One number alone answers this: the count of lines below in which the word "audio" is found.

Material shown:

***

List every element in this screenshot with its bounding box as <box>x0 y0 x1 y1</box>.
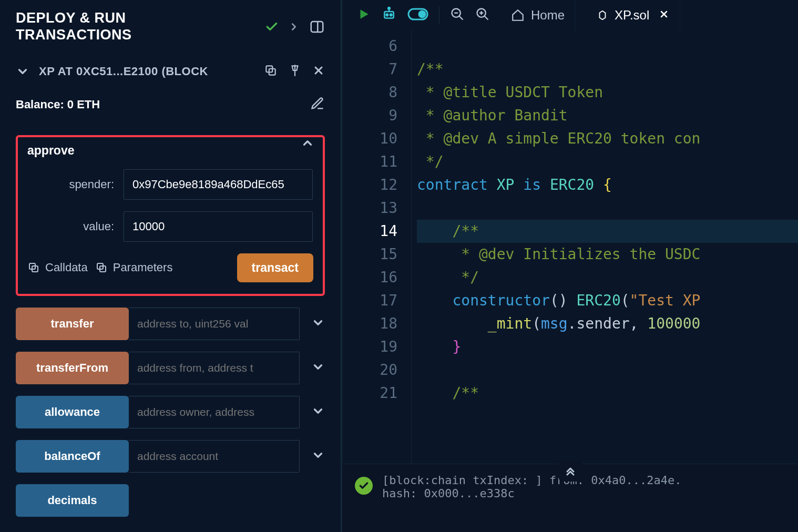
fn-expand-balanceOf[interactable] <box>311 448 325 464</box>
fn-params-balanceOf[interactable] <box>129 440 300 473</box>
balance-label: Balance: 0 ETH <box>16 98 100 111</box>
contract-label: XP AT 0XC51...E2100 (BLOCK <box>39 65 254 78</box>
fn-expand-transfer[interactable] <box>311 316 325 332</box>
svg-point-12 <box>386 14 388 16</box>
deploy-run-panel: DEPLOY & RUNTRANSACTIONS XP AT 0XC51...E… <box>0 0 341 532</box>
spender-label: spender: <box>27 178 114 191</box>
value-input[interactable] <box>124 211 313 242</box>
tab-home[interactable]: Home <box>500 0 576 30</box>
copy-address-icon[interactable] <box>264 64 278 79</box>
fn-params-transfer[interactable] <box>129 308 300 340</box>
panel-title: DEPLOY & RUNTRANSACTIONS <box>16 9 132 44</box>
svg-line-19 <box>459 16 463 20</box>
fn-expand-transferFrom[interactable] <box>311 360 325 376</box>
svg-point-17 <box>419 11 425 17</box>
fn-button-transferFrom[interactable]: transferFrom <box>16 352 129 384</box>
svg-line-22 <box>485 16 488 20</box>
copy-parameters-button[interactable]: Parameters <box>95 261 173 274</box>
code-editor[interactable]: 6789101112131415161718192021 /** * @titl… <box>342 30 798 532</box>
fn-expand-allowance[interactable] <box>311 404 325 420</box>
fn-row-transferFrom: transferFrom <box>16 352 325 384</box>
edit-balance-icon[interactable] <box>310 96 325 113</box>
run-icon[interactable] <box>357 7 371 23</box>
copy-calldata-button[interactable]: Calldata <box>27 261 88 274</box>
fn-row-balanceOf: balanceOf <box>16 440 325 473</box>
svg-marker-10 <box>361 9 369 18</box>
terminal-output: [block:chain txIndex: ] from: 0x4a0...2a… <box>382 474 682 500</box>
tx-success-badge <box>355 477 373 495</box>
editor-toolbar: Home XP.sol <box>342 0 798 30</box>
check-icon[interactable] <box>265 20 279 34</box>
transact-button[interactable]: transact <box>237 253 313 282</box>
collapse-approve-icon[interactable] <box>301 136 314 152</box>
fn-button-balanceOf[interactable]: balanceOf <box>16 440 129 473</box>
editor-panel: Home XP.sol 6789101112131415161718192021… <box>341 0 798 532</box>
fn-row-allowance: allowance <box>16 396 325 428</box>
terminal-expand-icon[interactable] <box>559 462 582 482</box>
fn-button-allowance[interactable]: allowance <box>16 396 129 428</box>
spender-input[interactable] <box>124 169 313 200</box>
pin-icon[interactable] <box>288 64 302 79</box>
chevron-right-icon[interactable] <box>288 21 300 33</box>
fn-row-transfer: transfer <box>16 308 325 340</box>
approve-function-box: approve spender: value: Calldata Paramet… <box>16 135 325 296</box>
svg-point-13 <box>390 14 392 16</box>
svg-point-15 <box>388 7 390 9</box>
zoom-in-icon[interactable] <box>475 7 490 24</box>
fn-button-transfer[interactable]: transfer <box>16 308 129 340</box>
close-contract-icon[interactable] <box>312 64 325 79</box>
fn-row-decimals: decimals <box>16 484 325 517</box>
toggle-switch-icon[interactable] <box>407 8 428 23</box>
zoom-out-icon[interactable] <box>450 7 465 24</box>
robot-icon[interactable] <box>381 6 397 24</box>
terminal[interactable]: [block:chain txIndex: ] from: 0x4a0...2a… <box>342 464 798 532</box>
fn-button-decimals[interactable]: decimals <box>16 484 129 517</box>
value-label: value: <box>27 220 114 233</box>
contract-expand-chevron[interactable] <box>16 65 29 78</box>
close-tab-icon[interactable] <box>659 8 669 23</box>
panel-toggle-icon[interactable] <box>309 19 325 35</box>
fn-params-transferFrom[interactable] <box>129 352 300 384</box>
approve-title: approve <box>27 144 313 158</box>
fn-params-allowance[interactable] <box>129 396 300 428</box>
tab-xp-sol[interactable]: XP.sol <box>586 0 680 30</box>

***

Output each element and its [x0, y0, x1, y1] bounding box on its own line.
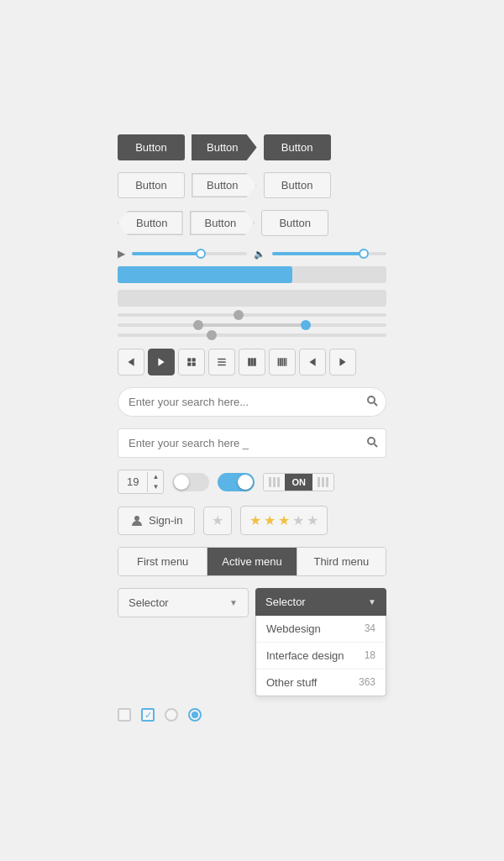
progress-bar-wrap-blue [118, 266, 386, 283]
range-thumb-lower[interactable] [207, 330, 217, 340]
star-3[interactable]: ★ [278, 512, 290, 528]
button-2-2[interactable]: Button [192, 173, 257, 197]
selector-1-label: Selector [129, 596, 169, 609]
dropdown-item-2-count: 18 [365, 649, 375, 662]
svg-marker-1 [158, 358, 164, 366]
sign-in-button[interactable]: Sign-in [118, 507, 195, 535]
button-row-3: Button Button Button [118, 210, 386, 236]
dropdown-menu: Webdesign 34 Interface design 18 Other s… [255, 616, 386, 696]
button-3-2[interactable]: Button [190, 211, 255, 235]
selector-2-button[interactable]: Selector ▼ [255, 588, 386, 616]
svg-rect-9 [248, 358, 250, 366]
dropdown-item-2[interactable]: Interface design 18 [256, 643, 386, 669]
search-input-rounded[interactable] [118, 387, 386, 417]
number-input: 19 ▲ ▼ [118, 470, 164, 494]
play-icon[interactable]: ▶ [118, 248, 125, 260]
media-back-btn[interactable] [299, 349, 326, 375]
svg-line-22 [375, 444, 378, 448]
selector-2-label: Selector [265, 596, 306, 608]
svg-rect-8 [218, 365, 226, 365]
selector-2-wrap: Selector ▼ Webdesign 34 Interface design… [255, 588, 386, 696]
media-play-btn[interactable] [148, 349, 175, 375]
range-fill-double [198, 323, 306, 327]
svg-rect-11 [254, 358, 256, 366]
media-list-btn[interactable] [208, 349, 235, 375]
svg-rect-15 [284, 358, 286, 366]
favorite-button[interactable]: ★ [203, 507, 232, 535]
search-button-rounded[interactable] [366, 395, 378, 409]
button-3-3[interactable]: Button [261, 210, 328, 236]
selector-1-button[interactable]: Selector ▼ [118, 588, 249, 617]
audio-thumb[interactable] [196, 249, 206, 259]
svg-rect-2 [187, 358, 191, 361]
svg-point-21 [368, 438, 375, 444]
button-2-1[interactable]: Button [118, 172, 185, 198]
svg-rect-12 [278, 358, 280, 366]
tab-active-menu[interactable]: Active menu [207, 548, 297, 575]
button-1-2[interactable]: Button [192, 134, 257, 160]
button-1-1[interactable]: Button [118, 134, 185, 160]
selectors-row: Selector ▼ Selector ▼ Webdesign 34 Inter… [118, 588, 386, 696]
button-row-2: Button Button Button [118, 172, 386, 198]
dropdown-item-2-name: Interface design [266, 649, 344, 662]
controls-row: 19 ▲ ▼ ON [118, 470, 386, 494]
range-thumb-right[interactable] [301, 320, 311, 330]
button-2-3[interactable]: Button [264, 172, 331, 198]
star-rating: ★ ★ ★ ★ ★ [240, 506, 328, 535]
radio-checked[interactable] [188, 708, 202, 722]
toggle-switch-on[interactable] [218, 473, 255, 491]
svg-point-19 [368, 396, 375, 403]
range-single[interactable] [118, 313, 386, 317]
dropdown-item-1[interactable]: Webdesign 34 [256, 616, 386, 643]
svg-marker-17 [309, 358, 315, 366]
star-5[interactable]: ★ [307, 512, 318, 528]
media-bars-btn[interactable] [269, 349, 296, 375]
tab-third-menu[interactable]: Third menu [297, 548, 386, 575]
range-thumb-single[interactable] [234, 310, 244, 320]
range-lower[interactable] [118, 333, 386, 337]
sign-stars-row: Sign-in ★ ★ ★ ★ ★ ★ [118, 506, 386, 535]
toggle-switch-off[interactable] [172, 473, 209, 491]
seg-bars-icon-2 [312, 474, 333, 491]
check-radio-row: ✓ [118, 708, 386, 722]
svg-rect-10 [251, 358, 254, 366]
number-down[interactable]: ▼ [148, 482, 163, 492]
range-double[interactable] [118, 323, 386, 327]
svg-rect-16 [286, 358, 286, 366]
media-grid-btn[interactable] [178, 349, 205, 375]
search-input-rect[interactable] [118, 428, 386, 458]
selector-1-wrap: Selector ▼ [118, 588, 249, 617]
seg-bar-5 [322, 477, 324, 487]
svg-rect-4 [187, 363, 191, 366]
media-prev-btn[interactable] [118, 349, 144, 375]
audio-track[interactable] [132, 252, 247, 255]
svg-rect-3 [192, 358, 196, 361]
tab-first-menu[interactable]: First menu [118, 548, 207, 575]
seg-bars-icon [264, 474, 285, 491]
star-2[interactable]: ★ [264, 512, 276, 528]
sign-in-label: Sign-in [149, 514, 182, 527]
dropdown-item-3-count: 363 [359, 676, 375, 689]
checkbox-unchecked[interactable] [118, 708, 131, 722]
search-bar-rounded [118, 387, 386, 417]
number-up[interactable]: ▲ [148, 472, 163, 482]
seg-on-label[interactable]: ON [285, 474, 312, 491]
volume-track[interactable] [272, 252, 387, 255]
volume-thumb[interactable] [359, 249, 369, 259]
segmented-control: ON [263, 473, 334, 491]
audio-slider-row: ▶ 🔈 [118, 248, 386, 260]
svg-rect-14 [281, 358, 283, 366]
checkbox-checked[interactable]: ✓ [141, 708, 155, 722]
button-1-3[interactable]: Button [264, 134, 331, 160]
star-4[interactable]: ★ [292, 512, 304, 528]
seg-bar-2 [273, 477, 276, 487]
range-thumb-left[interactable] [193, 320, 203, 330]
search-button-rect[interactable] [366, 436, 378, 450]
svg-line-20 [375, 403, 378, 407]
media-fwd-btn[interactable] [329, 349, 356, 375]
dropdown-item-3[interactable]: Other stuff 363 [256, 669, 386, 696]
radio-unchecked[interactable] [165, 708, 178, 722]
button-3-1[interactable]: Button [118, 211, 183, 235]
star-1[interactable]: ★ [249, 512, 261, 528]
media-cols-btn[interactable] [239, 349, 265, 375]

***

Output of the task: 3